Militerisme adalah Pelaku Utama Pelanggaran HAM di Nduga, West Papua

Pada 01 Desember 2018, Tentara Pembebasan Nasional Papua Barat (TPN-PB) kodap III Ndugama di bawah pimpinan Komandan Operasi Penme Kogoya dan Egianus Karunggu telah menyerang dan menembak 24 anggota Tentara Nasional Indonesia dan Polisi Republik Indonesia (TNI/POLRI).
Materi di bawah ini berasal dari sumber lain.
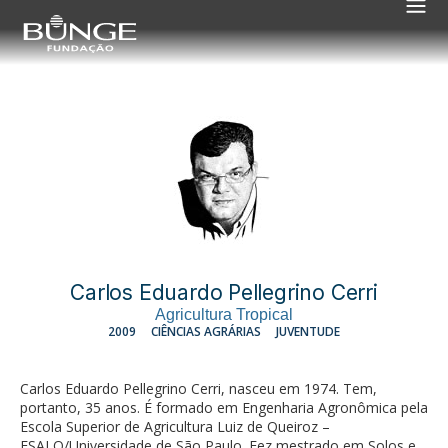
Carlos Eduardo Pellegrino Cerri
Agricultura Tropical
2009
CIÊNCIAS AGRÁRIAS
JUVENTUDE
Carlos Eduardo Pellegrino Cerri, nasceu em 1974. Tem,
portanto, 35 anos. É formado em Engenharia Agronômica pela
Escola Superior de Agricultura Luiz de Queiroz –
ESALQ/Universidade de São Paulo. Fez mestrado em Solos e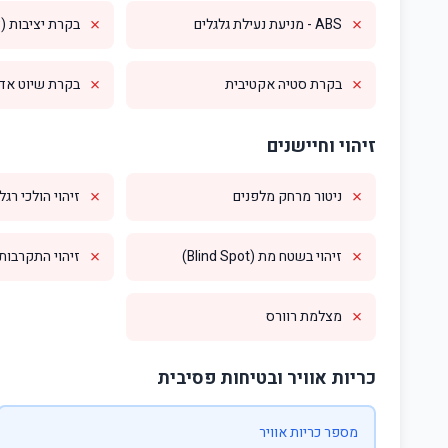
✗
✗
ABS - מניעת נעילת גלגלים
בקרת יציבות (ESP)
✗
✗
בקרת סטיה אקטיבית
בקרת שיוט אדפטי
זיהוי וחיישנים
✗
✗
ניטור מרחק מלפנים
זיהוי הולכי רגל
✗
✗
זיהוי בשטח מת (Blind Spot)
זיהוי התקרבות מס
✗
מצלמת רוורס
כריות אוויר ובטיחות פסיבית
מספר כריות אוויר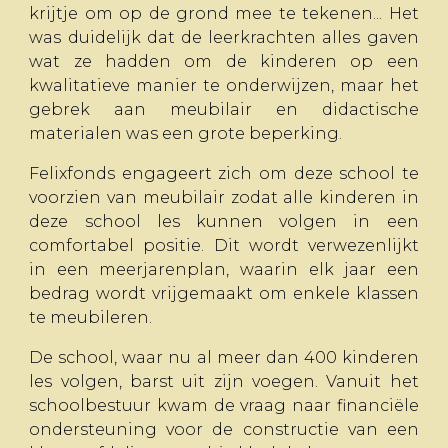
krijtje om op de grond mee te tekenen... Het
was duidelijk dat de leerkrachten alles gaven
wat ze hadden om de kinderen op een
kwalitatieve manier te onderwijzen, maar het
gebrek aan meubilair en didactische
materialen was een grote beperking.
Felixfonds engageert zich om deze school te
voorzien van meubilair zodat alle kinderen in
deze school les kunnen volgen in een
comfortabel positie. Dit wordt verwezenlijkt
in een meerjarenplan, waarin elk jaar een
bedrag wordt vrijgemaakt om enkele klassen
te meubileren.
De school, waar nu al meer dan 400 kinderen
les volgen, barst uit zijn voegen. Vanuit het
schoolbestuur kwam de vraag naar financiële
ondersteuning voor de constructie van een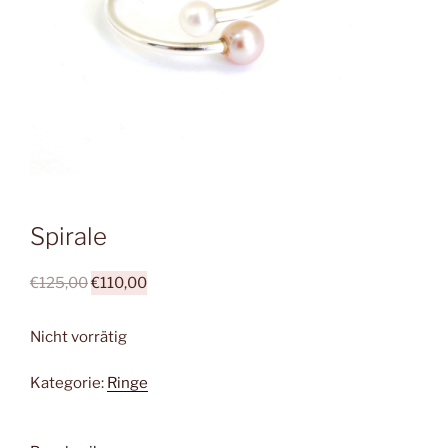
Spirale
Ursprünglicher
Aktueller
€
125,00
€
110,00
Preis
Preis
war:
ist:
Nicht vorrätig
€125,00
€110,00.
Kategorie:
Ringe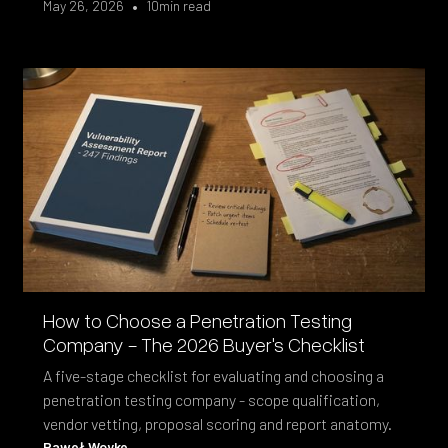
•
May 26, 2026
10
min read
How to Choose a Penetration Testing
Company - The 2026 Buyer's Checklist
A five-stage checklist for evaluating and choosing a
penetration testing company - scope qualification,
vendor vetting, proposal scoring and report anatomy.
Paweł Woyke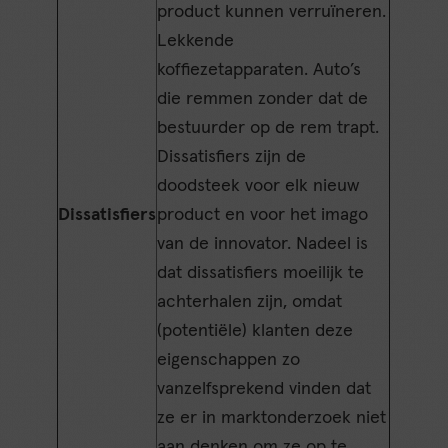
product kunnen verruïneren.
Lekkende
koffiezetapparaten. Auto’s
die remmen zonder dat de
bestuurder op de rem trapt.
Dissatisfiers zijn de
doodsteek voor elk nieuw
Dissatisfiers
product en voor het imago
van de innovator. Nadeel is
dat dissatisfiers moeilijk te
achterhalen zijn, omdat
(potentiële) klanten deze
eigenschappen zo
vanzelfsprekend vinden dat
ze er in marktonderzoek niet
aan denken om ze op te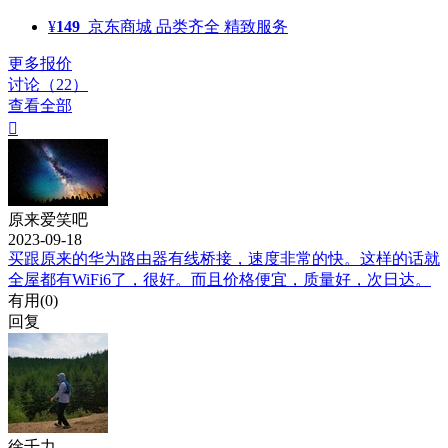
¥
149
京东商城
品类齐全 精致服务
更多报价
讨论（22）
查看全部

原来爱笑吧
2023-09-18
买跟原来的华为路由器有线桥接，速度非常的快。这样的话就
全屋都有WiFi6了，很好。而且价格便宜，质量好，次日达。
有用(
0
)
回复
徐千力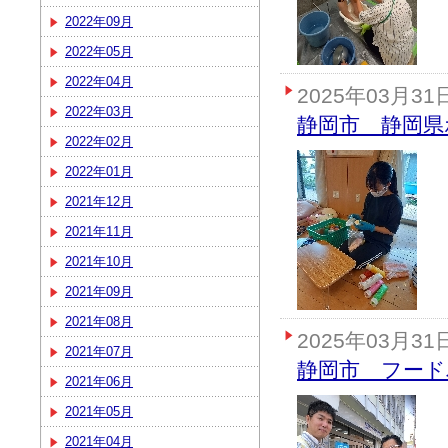
2022年09月
2022年05月
2022年04月
2025年03月31
2022年03月
静岡市 静岡県
2022年02月
2022年01月
2021年12月
2021年11月
2021年10月
2021年09月
2021年08月
2025年03月31
2021年07月
静岡市 フー
2021年06月
2021年05月
2021年04月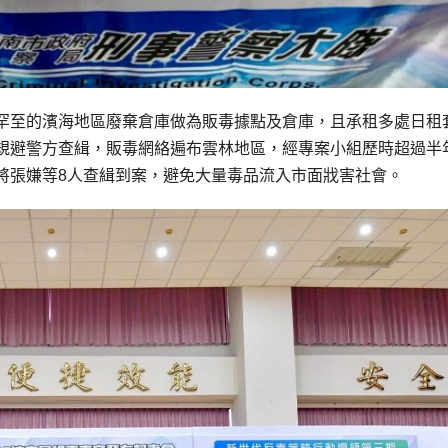
罕至的濱海地區廢棄倉庫做為販毒據點及倉庫，且承租多處日租
規避警方查緝，販毒網絡遍布雲林地區，經專案小組歷時超過半
將張嫌等8人查緝到案，避免大量毒品流入市面戕害社會。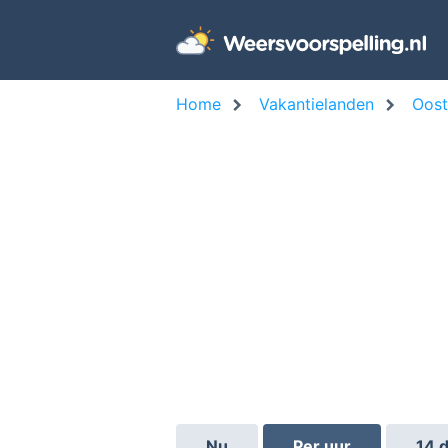
Home
Vakantielanden
Oost
Nu
Per uur
14 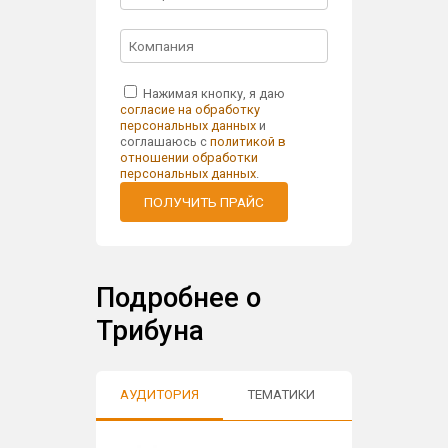
Нажимая кнопку, я даю
согласие на обработку
персональных данных
и
соглашаюсь с
политикой в
отношении обработки
персональных данных
.
ПОЛУЧИТЬ ПРАЙС
Подробнее о
Трибуна
АУДИТОРИЯ
ТЕМАТИКИ
ОТЗЫВЫ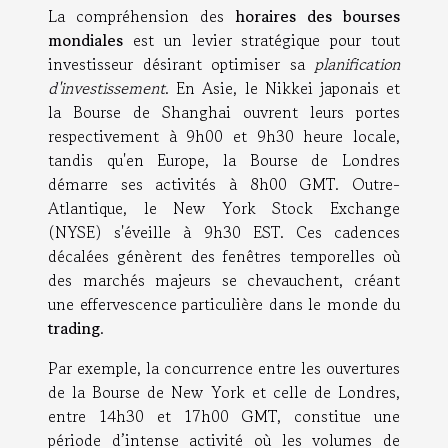
La compréhension des
horaires des bourses
mondiales
est un levier stratégique pour tout
investisseur désirant optimiser sa
planification
d'investissement
. En Asie, le Nikkei japonais et
la Bourse de Shanghai ouvrent leurs portes
respectivement à 9h00 et 9h30 heure locale,
tandis qu'en Europe, la Bourse de Londres
démarre ses activités à 8h00 GMT. Outre-
Atlantique, le New York Stock Exchange
(NYSE) s'éveille à 9h30 EST. Ces cadences
décalées génèrent des fenêtres temporelles où
des marchés majeurs se chevauchent, créant
une effervescence particulière dans le monde du
trading
.
Par exemple, la concurrence entre les ouvertures
de la Bourse de New York et celle de Londres,
entre 14h30 et 17h00 GMT, constitue une
période d’intense activité où les volumes de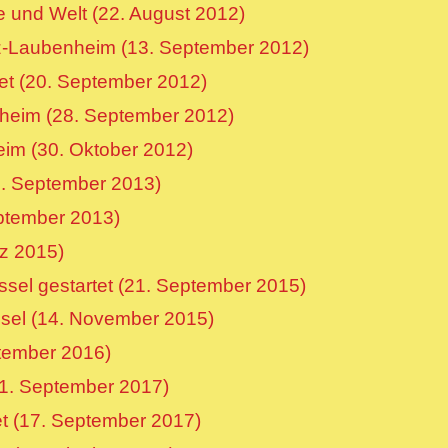
e und Welt (22. August 2012)
nz-Laubenheim (13. September 2012)
et (20. September 2012)
heim (28. September 2012)
eim (30. Oktober 2012)
2. September 2013)
eptember 2013)
rz 2015)
ssel gestartet (21. September 2015)
ssel (14. November 2015)
ptember 2016)
11. September 2017)
et (17. September 2017)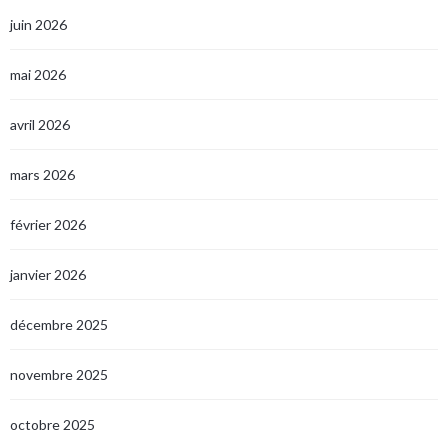
juin 2026
mai 2026
avril 2026
mars 2026
février 2026
janvier 2026
décembre 2025
novembre 2025
octobre 2025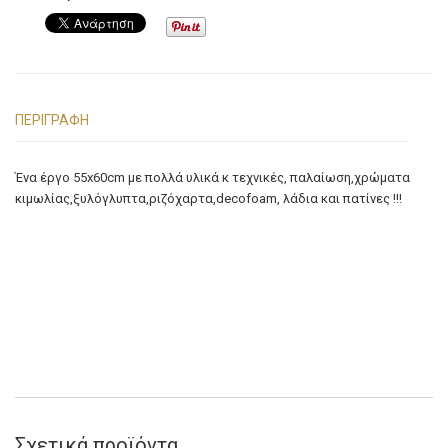
ΠΕΡΙΓΡΑΦΉ
Ένα έργο 55x60cm με πολλά υλικά κ τεχνικές, παλαίωση,χρώματα
κιμωλίας,ξυλόγλυπτα,ριζόχαρτα,decofoam, λάδια και πατίνες !!!
Σχετικά προϊόντα...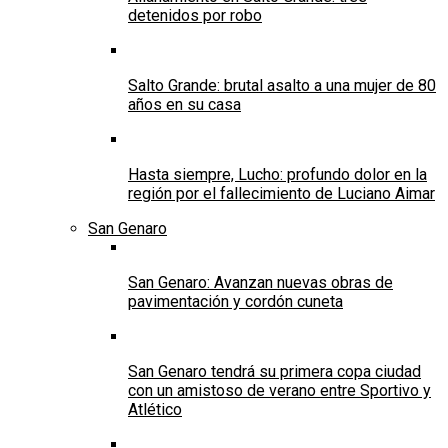
detenidos por robo
Salto Grande: brutal asalto a una mujer de 80
años en su casa
Hasta siempre, Lucho: profundo dolor en la
región por el fallecimiento de Luciano Aimar
San Genaro
San Genaro: Avanzan nuevas obras de
pavimentación y cordón cuneta
San Genaro tendrá su primera copa ciudad
con un amistoso de verano entre Sportivo y
Atlético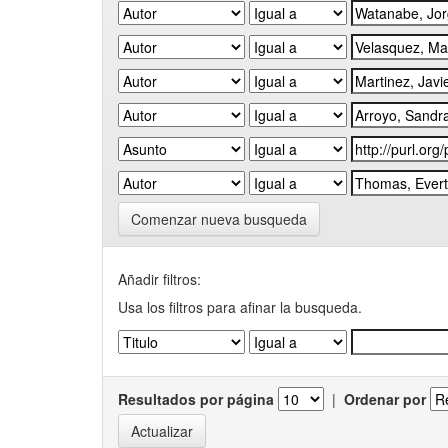
Comenzar nueva busqueda
Añadir filtros:
Usa los filtros para afinar la busqueda.
Resultados por página
|
Ordenar por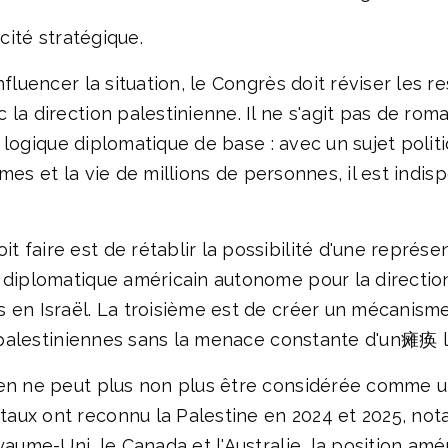
écité stratégique.
fluencer la situation, le Congrès doit réviser les r
la direction palestinienne. Il ne s'agit pas de roman
une logique diplomatique de base : avec un sujet poli
formes et la vie de millions de personnes, il est ind
faire est de rétablir la possibilité d'une représe
l diplomatique américain autonome pour la directio
 en Israël. La troisième est de créer un mécanisme
s palestiniennes sans la menace constante d'un瘫痪 lé
ien ne peut plus non plus être considérée comme u
ux ont reconnu la Palestine en 2024 et 2025, nota
oyaume-Uni, le Canada et l'Australie, la position 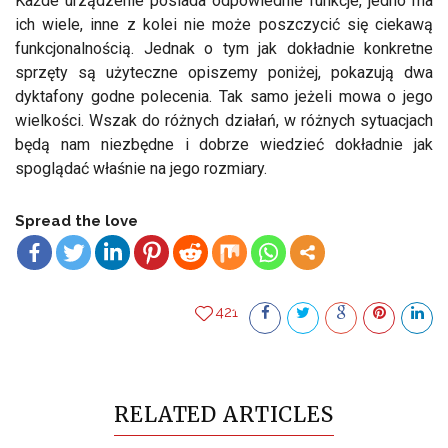
Każde urządzenie posiada odpowiednie funkcje, jedno ma
ich wiele, inne z kolei nie może poszczycić się ciekawą
funkcjonalnością. Jednak o tym jak dokładnie konkretne
sprzęty są użyteczne opiszemy poniżej, pokazują dwa
dyktafony godne polecenia. Tak samo jeżeli mowa o jego
wielkości. Wszak do różnych działań, w różnych sytuacjach
będą nam niezbędne i dobrze wiedzieć dokładnie jak
spoglądać właśnie na jego rozmiary.
Spread the love
421
RELATED ARTICLES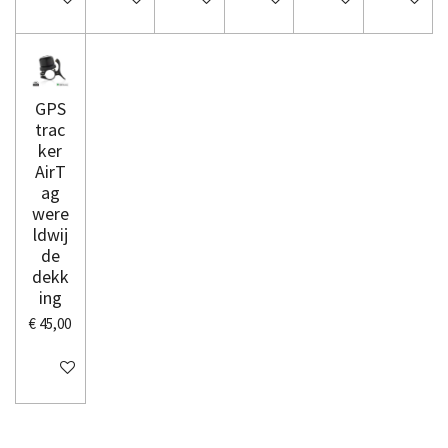
GPS
trac
ker
AirT
ag
were
ldwij
de
dekk
ing
€ 45,00
In winkelwagen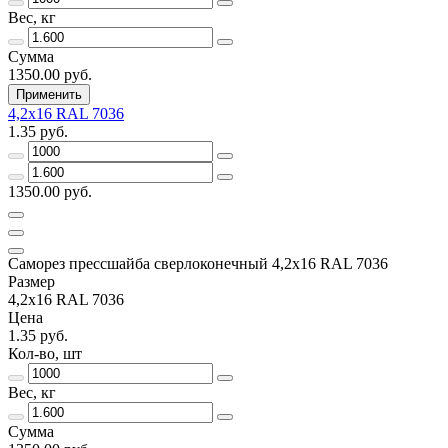
Вес, кг
Сумма
1350.00 руб.
Применить
4,2х16 RAL 7036
1.35 руб.
1350.00 руб.
Саморез прессшайба сверлоконечный 4,2х16 RAL 7036
Размер
4,2х16 RAL 7036
Цена
1.35 руб.
Кол-во, шт
Вес, кг
Сумма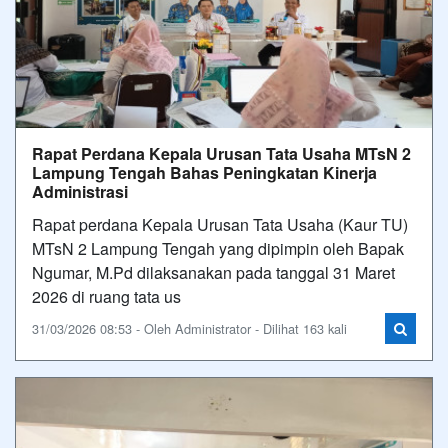
Rapat Perdana Kepala Urusan Tata Usaha MTsN 2
Lampung Tengah Bahas Peningkatan Kinerja
Administrasi
Rapat perdana Kepala Urusan Tata Usaha (Kaur TU)
MTsN 2 Lampung Tengah yang dipimpin oleh Bapak
Ngumar, M.Pd dilaksanakan pada tanggal 31 Maret
2026 di ruang tata us
31/03/2026 08:53 - Oleh Administrator - Dilihat 163 kali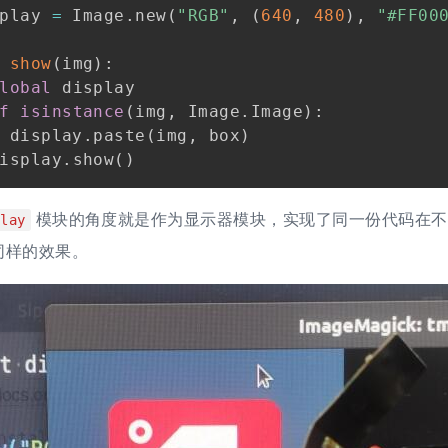
play 
=
 Image
.
new
(
"RGB"
,
(
640
,
480
)
,
"#FF00
show
(
img
)
:
lobal
 display

f
isinstance
(
img
,
 Image
.
Image
)
:
 display
.
paste
(
img
,
 box
)
isplay
.
show
(
)
模块的角度就是作为显示器模块，实现了同一份代码在不同类型
play
同样的效果。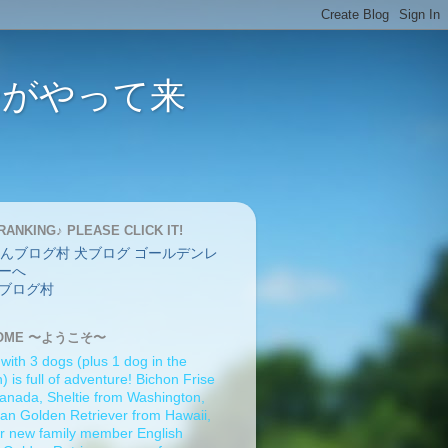
バーがやって来
RANKING♪ PLEASE CLICK IT!
ブログ村
OME 〜ようこそ〜
 with 3 dogs (plus 1 dog in the
 is full of adventure! Bichon Frise
anada, Sheltie from Washington,
an Golden Retriever from Hawaii,
r new family member English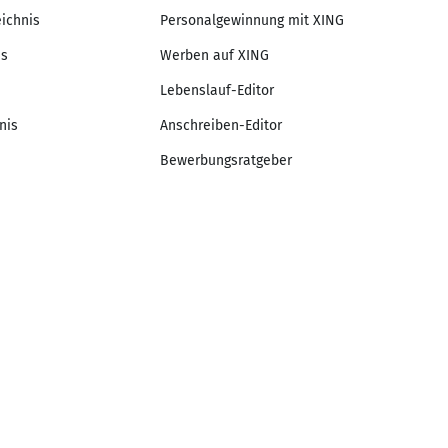
eichnis
Personalgewinnung mit XING
is
Werben auf XING
Lebenslauf-Editor
nis
Anschreiben-Editor
Bewerbungsratgeber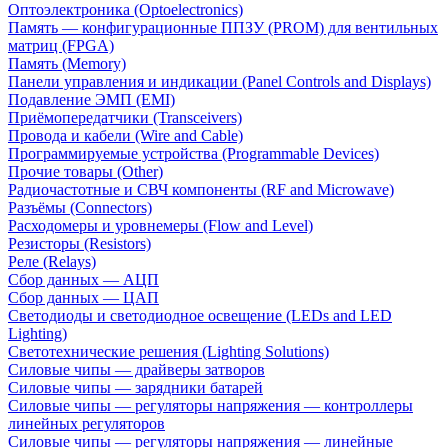
Оптоэлектроника (Optoelectronics)
Память — конфигурационные ППЗУ (PROM) для вентильных
матриц (FPGA)
Память (Memory)
Панели управления и индикации (Panel Controls and Displays)
Подавление ЭМП (EMI)
Приёмопередатчики (Transceivers)
Провода и кабели (Wire and Cable)
Программируемые устройства (Programmable Devices)
Прочие товары (Other)
Радиочастотные и СВЧ компоненты (RF and Microwave)
Разъёмы (Connectors)
Расходомеры и уровнемеры (Flow and Level)
Резисторы (Resistors)
Реле (Relays)
Сбор данных — АЦП
Сбор данных — ЦАП
Светодиоды и светодиодное освещение (LEDs and LED
Lighting)
Светотехнические решения (Lighting Solutions)
Силовые чипы — драйверы затворов
Силовые чипы — зарядники батарей
Силовые чипы — регуляторы напряжения — контроллеры
линейных регуляторов
Силовые чипы — регуляторы напряжения — линейные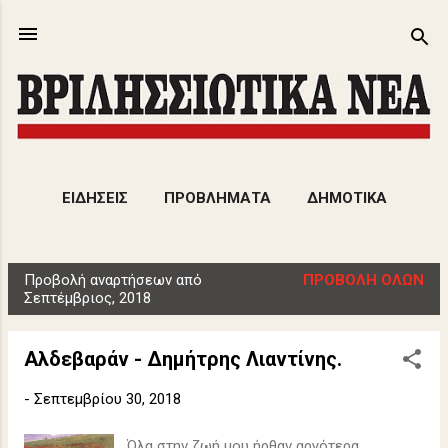
Μετάβαση στο κύριο περιεχόμενο
ΕΙΔΗΣΕΙΣ
ΠΡΟΒΛΗΜΑΤΑ
ΔΗΜΟΤΙΚΑ
ΕΚΔΗΛΩΣΕΙΣ
ΑΡΘΡΑ
ΠΕΡΙΣΣΌΤΕΡΑ…
Προβολή αναρτήσεων από
ΠΡΟΒΟΛΉ ΌΛΩΝ
ΠΟΛΙΤΙΣΜΟΣ
Α
Σεπτέμβριος, 2018
ν
α
Αλδεβαράν - Δημήτρης Λιαντίνης.
ρ
τ
-
Σεπτεμβρίου 30, 2018
ή
Όλα στην ζωή μου ήρθαν αργότερα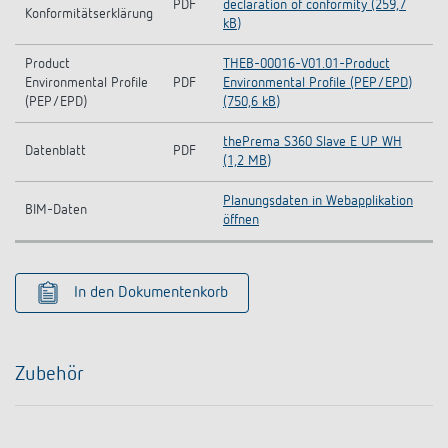
PDF
declaration of conformity (259,7
Konformitätserklärung
kB)
Product
THEB-00016-V01.01-Product
Environmental Profile
PDF
Environmental Profile (PEP/EPD)
(PEP/EPD)
(750,6 kB)
thePrema S360 Slave E UP WH
Datenblatt
PDF
(1,2 MB)
Planungsdaten in Webapplikation
BIM-Daten
öffnen
In den Dokumentenkorb
Zubehör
Kejadian berawal dari diselenggarakannya upacara Hari Kemerdekaan West Papua oleh TPN-PB Kodap III Nduga pada 01 Desember 2018 yang ke-57 tahun embrio nasionalisme West Papua. Sejak itulah sebagai antisipasi jangan sampai terjadi penyerangan atau pemantauan oleh tentara atau polisi Indonesia; warga dan pekerja yang hadir saat itu, diperiksa oleh TPN—PB sesudah upacara. Diperiksalah 40 orang dan diketahui identitas Kartu Tanda Pengenal (KTP) 24 orang murni adalah TNI-POLRI yang menyamar menjadi pekerja/buruh di PT. ISTAKA KARYA dalam pembangunan jalan Trans Papua di Nduga sehingga TPN-PB telah menembak. Sedangkan 30 orang warga sipil pekerja biasa diantar oleh TPN-PB ke Wamena, juga di Kenyam menyelamatkan masyarakat sipil pekerja tersebut. Sebab TPN-PB mengetahui tentang perang hukum Humaniter, sehingga melawan pada militer kolonial Indonesia.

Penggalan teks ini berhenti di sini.